Dixie State University offers 4 master’s degrees, 45 bachelor’s degrees, 11 associate degrees, 44 minors, and 23 certificates/endorsements. As part of Dixie State’s “active learning, active life,” approach to education, the university has added 111 academic programs since 2015 and 85 percent of them are in the STEM or healthcare fields, in line with the institution’s polytechnic mission.
In the fall of 2019, there were 11,193 students enrolled at DSU and the university had an 80% acceptance rate. The student body was 56% female and 44% male, and Dixie State was among the top three institutions for diversity in the state of Utah with 23% of the student body being minority students.
While DSU is open to many different types of students, they must demonstrate college readiness by submitting ACT, SAT, or Accuplacer scores. Prospective students should first determine which category of student they are:
- New Student – A matriculated student who has never attended any college or university, including students who earned credit before graduating from high school.
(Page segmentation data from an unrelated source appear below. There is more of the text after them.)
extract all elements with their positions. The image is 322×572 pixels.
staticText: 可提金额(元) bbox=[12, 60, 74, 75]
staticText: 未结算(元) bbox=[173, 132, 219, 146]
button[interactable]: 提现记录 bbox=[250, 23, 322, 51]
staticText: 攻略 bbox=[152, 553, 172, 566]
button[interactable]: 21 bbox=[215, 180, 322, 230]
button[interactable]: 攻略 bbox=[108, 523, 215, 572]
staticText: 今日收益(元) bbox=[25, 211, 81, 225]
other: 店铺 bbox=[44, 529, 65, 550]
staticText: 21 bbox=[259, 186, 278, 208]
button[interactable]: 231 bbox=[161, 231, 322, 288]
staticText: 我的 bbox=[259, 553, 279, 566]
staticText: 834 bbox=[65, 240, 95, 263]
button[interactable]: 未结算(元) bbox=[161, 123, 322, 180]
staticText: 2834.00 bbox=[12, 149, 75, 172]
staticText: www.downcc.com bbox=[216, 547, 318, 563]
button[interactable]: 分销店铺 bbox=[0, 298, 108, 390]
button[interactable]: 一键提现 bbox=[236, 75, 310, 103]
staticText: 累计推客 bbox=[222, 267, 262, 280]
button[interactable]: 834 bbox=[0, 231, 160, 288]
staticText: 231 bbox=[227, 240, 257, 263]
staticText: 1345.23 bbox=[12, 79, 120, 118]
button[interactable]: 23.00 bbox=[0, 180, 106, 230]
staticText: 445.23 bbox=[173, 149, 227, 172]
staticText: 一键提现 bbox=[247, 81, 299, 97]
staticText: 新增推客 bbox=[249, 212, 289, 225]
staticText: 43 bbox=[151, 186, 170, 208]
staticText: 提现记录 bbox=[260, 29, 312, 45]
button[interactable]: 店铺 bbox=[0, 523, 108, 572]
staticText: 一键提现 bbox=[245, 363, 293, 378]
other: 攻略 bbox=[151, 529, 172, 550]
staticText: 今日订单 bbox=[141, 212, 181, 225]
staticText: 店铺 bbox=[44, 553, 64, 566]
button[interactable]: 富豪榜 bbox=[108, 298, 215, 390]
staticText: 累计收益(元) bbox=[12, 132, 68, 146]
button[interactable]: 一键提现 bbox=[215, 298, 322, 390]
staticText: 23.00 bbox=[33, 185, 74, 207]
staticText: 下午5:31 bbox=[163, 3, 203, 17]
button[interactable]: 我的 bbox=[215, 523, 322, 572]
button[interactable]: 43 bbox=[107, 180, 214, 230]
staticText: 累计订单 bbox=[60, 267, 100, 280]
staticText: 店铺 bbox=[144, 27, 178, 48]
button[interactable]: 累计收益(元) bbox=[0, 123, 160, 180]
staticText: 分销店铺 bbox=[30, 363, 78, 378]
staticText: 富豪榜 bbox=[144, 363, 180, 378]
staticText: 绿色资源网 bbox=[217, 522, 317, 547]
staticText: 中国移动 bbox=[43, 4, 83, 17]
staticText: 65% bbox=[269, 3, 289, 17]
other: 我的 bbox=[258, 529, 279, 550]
- Transfer Student – A matriculated student who, after high school graduation, attended another college or university and did not attend Dixie State University.
- Returning Student – A matriculated student who previously attended Dixie State University after high school graduation but has not attended in three or more semesters, including students who may have attended another college or university since they were enrolled at Dixie State University.
- International Student – A matriculated or non-matriculated student who is not a U.S. citizen and has not received immigrant status from the U.S. Immigration and Naturalization Service.
- Non-Degree Seeking – A non-matriculated student attending college classes for personal interest, enrichment, or growth.
- Homeschooled – Taught at home using other approved curriculum and certified by Parent/Guardian.
- Early Enrollment Students – Students whose class has not yet graduated from high school and who meet at least one of the following qualifications:
- Are currently enrolled in high school and want to attend university classes (on their own — not concurrent enrollment through the school district).
- Are homeschool students whose class has not yet graduated from high school.
- Have been officially released from Utah compulsory school attendance requirements.
The Dixie area of Utah has a thriving homeschool population, so DSU is naturally homeschool-friendly. The 2021 DOCUTAH festival featured Weirdos: A Homeschool Documentary, filmed by DSU staff member Matthew Black and produced by his wife Amanda. Weirdos follows the story of the town’s journey to build a strong support system for homeschooling families. The Blacks’ film offers a unique glimpse into why so many families choose to dedicate their time, resources, and hearts to this lifestyle, fueled by a passion for creating opportunities that nurture a love of learning. Through an in-depth look into the contemporary history of homeschooling, the community approach, and the benefits of individualized learning, Weirdos leaves you wondering who really are the weirdos: those who choose to homeschool, or those who do not?